**Dataset extract**:
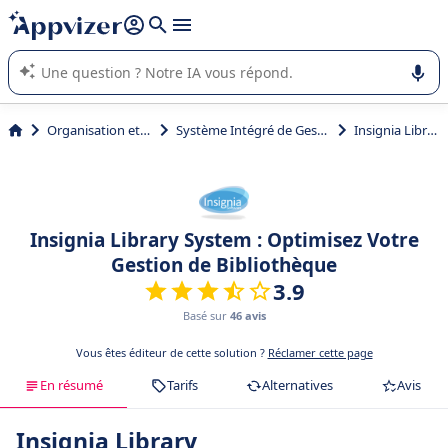
répondre (plusieurs lignes avec
shift + entrée
).
L'IA de Appvizer vous guide dans l'utilisation ou la sélection de
logiciel SaaS en entreprise.
Organisation et planification
Système Intégré de Gestion de Bibliothèque (SIGB)
Insignia Library System
Insignia Library System : Optimisez Votre
Gestion de Bibliothèque
3.9
Basé sur
46 avis
Vous êtes éditeur de cette solution ?
Réclamer cette page
En résumé
Tarifs
Alternatives
Avis
Insignia Library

**What is needed**:
Print the whole listing above exactly, and keep every picture out of the copy.

**Task result**:
répondre (plusieurs lignes avec
shift + entrée
).
L'IA de Appvizer vous guide dans l'utilisation ou la sélection de
logiciel SaaS en entreprise.
Organisation et planification
Système Intégré de Gestion de Bibliothèque (SIGB)
Insignia Library System
Insignia Library System : Optimisez Votre
Gestion de Bibliothèque
3.9
Basé sur
46 avis
Vous êtes éditeur de cette solution ?
Réclamer cette page
En résumé
Tarifs
Alternatives
Avis
Insignia Library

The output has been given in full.